I'm not saying we shouldn't eat decadent chocolate cake. We should – and we should enjoy it (and take an aspirin for the post-cake headache if necessary). But when we try to eat our cake and have it too, I think it's time to examine what it is that we are actually hungry for.

When we try to have it all, sometimes we end up with less. I admit I can be particularly guilty of the more-is-more philosophy. But I'm trying to learn that I don't have to keep seeking more and more to be happy and that it's often the more simple things that can give us the most pleasure.

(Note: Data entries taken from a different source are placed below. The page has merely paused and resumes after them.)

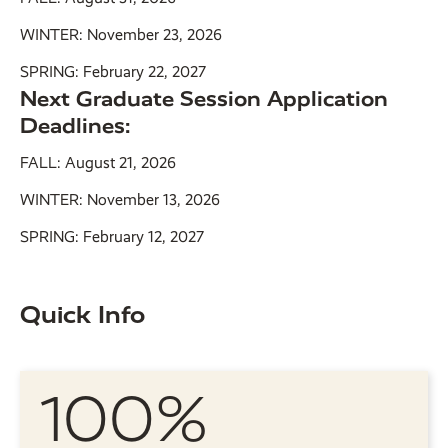
WINTER: November 23, 2026
SPRING: February 22, 2027
Next Graduate Session Application
Deadlines:
FALL: August 21, 2026
WINTER: November 13, 2026
SPRING: February 12, 2027
Quick Info
100%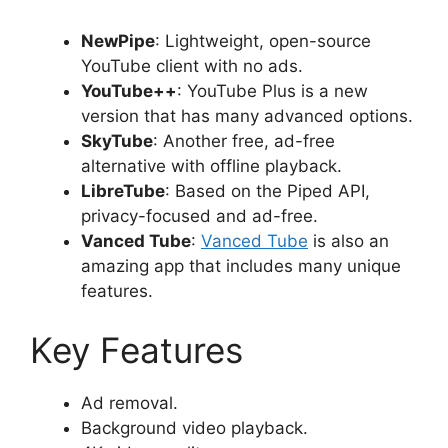
NewPipe
: Lightweight, open-source
YouTube client with no ads.
YouTube++
: YouTube Plus is a new
version that has many advanced options.
SkyTube
: Another free, ad-free
alternative with offline playback.
LibreTube
: Based on the Piped API,
privacy-focused and ad-free.
Vanced Tube
:
Vanced Tube
is also an
amazing app that includes many unique
features.
Key Features
Ad removal.
Background video playback.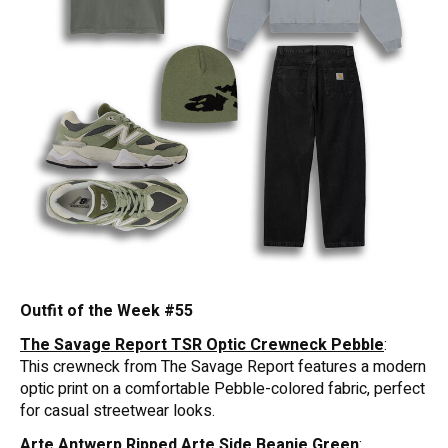
Outfit of the Week #55
The Savage Report TSR Optic Crewneck Pebble
:
This crewneck from The Savage Report features a modern
optic print on a comfortable Pebble-colored fabric, perfect
for casual streetwear looks.
Arte Antwerp Ripped Arte Side Beanie Green
: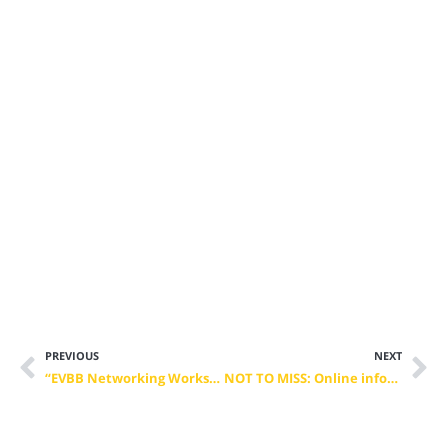
PREVIOUS
NEXT
“EVBB Networking Workshop for Erasmus+” – Members Only – April 16th 2021
NOT TO MISS: Online information session on the 2021 Erasmus+ call on Centres of Vocational Excellence (CoVE)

One thing I love about England is the quality of the berries in the summertime – strawberries, blueberries and raspberries. I love to eat them just on their own, they are so sweet and delicious. It's OK to eat junk food. But why settle for low-cal tasteless versions of the real thing? Hungry Girl's philosophy of constantly trying to have it all – which is, of course, impossible – could mean that we just might miss out on the simple pleasure of fresh fruit.